__TRY IT__. Report each line of the data below in which "sold" appears.

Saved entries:
□ □ □ □

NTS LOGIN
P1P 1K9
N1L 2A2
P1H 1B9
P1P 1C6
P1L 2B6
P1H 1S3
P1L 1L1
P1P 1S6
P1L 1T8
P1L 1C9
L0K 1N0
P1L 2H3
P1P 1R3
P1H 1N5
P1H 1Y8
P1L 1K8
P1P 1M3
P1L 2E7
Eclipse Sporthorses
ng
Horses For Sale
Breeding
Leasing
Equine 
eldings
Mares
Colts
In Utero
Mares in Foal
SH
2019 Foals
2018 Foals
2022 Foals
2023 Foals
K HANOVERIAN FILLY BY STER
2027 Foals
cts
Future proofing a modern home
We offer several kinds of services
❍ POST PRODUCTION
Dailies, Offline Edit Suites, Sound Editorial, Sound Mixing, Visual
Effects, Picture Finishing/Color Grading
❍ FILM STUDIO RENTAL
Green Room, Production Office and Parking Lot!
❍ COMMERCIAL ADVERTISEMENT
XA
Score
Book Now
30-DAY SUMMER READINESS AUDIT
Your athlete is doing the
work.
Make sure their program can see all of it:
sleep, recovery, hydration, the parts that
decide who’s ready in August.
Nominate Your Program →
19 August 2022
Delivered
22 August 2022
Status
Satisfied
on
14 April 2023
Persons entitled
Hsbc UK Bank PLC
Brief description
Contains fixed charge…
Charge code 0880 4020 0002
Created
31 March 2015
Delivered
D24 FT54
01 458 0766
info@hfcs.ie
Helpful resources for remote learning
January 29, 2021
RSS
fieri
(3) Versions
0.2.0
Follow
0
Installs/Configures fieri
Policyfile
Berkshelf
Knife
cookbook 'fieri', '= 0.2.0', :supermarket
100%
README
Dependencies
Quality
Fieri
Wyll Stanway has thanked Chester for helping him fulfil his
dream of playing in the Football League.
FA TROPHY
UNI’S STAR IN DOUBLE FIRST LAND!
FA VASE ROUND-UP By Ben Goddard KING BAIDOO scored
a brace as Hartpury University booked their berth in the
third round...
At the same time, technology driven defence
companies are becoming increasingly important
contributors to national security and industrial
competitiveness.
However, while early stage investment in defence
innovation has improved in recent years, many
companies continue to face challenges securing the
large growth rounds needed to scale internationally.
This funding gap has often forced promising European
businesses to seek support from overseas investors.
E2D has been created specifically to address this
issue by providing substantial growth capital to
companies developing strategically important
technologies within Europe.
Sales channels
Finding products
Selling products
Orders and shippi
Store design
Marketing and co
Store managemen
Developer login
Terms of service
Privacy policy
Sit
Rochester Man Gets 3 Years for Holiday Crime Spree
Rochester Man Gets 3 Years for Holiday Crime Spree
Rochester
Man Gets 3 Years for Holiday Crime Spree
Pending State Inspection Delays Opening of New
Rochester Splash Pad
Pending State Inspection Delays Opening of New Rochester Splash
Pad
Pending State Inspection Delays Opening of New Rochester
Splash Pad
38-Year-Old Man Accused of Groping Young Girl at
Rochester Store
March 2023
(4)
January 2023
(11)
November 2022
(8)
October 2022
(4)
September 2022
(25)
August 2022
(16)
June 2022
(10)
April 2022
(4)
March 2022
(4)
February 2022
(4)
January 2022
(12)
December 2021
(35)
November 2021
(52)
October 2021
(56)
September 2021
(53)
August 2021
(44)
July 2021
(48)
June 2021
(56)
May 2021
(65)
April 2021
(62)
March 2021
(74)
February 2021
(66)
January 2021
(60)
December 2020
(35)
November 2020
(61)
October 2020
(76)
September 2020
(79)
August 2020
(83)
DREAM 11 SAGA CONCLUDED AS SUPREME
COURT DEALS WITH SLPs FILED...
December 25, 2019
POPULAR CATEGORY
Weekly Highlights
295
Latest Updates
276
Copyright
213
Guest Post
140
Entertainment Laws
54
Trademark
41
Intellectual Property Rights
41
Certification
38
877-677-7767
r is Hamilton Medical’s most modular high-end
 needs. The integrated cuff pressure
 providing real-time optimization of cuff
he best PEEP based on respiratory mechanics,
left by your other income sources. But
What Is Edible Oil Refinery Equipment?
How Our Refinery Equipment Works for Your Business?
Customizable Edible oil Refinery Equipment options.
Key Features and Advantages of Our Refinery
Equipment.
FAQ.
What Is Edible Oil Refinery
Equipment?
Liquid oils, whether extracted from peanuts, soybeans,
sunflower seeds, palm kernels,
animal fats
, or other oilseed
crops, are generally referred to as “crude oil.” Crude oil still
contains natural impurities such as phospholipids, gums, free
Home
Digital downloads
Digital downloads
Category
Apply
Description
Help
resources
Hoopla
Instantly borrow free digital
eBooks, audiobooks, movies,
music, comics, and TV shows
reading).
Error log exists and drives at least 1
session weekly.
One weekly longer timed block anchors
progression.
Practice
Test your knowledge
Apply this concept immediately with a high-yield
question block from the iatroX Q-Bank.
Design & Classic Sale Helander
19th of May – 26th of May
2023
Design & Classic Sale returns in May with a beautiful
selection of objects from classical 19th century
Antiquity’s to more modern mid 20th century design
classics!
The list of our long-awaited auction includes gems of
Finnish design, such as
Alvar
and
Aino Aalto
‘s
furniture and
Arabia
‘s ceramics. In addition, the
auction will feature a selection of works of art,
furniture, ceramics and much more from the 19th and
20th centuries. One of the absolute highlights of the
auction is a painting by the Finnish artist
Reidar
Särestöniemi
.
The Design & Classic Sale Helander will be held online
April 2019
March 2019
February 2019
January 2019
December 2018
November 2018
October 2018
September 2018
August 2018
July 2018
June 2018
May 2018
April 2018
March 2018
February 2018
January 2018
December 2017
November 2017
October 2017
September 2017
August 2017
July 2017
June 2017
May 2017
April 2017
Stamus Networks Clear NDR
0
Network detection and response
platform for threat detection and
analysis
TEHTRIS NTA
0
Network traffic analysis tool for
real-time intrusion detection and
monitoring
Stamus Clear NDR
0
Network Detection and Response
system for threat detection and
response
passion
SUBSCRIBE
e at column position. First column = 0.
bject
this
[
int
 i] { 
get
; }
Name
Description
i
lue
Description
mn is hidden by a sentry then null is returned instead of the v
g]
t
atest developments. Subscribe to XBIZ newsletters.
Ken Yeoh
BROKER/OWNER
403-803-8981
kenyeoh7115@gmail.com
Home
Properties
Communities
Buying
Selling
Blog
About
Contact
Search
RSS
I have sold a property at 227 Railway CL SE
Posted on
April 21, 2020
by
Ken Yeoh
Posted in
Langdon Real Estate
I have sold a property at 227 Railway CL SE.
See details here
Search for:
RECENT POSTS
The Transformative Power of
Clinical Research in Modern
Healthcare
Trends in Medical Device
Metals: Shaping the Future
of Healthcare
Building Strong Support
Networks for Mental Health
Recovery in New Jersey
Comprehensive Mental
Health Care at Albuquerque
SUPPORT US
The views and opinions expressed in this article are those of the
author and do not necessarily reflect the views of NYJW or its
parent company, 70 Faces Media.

□ □ □ □

__YOUR RESPONSE__.
I have sold a property at 227 Railway CL SE
I have sold a property at 227 Railway CL SE.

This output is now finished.